Pada dasarnya metoda Sokrates cukup sederhana. Pada zamannya, Sokrates mencari kebenaran atau kepalsuan melalui tanya jawab berantai. Tanya jawab seperti inilah yang dikenal sebagai metoda Sokrates. Sokrates berpendapat bahwa orang bijak adalah orang yang mengetahui bahwa dirinya tidak mengetahui. Mungkin karena tidak mengetahui itulah maka Sokrates berdialog. Ketika filsafat muncul pada zaman Yunani Kuno maka salah satu ciri khas filsafat adalah dialog yang bersumber dari metoda Sokrates itu. Dan ketika filsafat diadopsi oleh berbagai bidang pengetahuan maka sistem dialog ikut digunakan oleh berbagai bidang pengetahuan itu. Metoda Sokrates atau dialog paling sedikit memerlukan dua hal. Pertama, dialog memerlukan bahan untuk didialogkan. Dalam hal ini para filsuf bebas melakukan observasi, berpikir, dan berspekulasi. Spekulasi inilah menjadi bahan untuk dialog. Kedua, dialog memerlukan aturan. Aturan dialog yang mereka gunakan adalah logika.

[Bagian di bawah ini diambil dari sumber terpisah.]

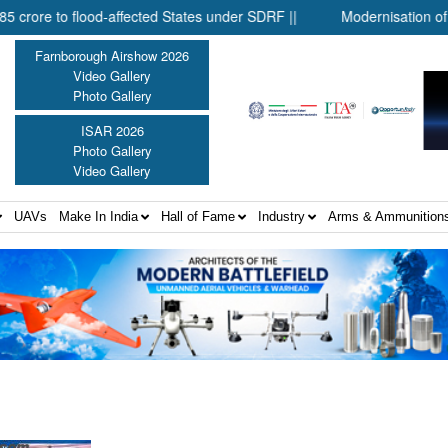
 to flood-affected States under SDRF ||
Modernisation of CAPF |
Farnborough Airshow 2026
Video Gallery
Photo Gallery
ISAR 2026
Photo Gallery
Video Gallery
UAVs
Make In India
Hall of Fame
Industry
Arms & Ammunition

Universitas zaman pertengahan di Eropa mewajibkan dosen menyelenggarakan dialog seminggu sekali. Mereka menamakan dialog demikian sebagai “disputatio”, istilah ini pertama kali dicetuskan oleh Thomas Aquino, seorang aktifis gereja di Eropa, yang mana Aquino diilhami oleh Metode Sokrates tersebut. Sebagai bahan disputatio biasanya ada orang yang menempatkan pikirannya. Dalam bahasa Latin kata “tesis” berarti menempatkan atau mendudukkan sehingga kemudian penempatan pikiran untuk disputatio dikenal sebagai tesis. Setelah disputatio, dosen melakukan kompilasi dari pembicaraan pada hasil disputatio. Kompilasi ini dikenal sebagai dubium (jamak : dubia). Dubia dapat digunakan sebagai bahan referensi di dalam universitas. Metoda Sokrates yang menjadi dialog dan selanjutnya menjadi disputatio masih terus digunakan sampai sekarang di dalam universitas dalam bentuk ujian tesis.

Gambar : Thomas Aquino
Kekuatan dialog ini menyebabkan filsafat diadopsi oleh berbagai bidang pengetahuan. Filsafat dengan dialognya digunakan di bidang medik, di bidang pengetahuan alam, dan kemudian di bidang pengetahuan sosial. Bahkan dialog demikian dilengkapi dengan kegiatan empirik untuk penjustifikasian di dalam dialog. Berkat dialog seperti ini terjadilah kemajuan di berbagai pengetahuan ilmiah. Berkat dialog terjadilah perbedaan di antara sofis (orang yang tersesat) dan filsuf serta di antara dukun dan dokter. Konon kisahnya, Metode Sokrates (disputatio) ini berbeda dengan metode pengajaran yang umum kala itu yaitu menggunakan metode Dogmatis. Sebab dari perbedaan ini, maka ilmu pengobatan pada zaman itu pecah menjadi dua. Sebagian ahli pengobatan menggunakan metode dialog (disputatio), sementara sebagian lagi tidak, yaitu menggunakan metode dogmatis. Bidang yang berkembang melalui dialog ini di kemudian hari menjadi ilmu kedokteran. Mereka yang tidak memakai metoda dialog lebih dikenal kini sebagai “dukun”.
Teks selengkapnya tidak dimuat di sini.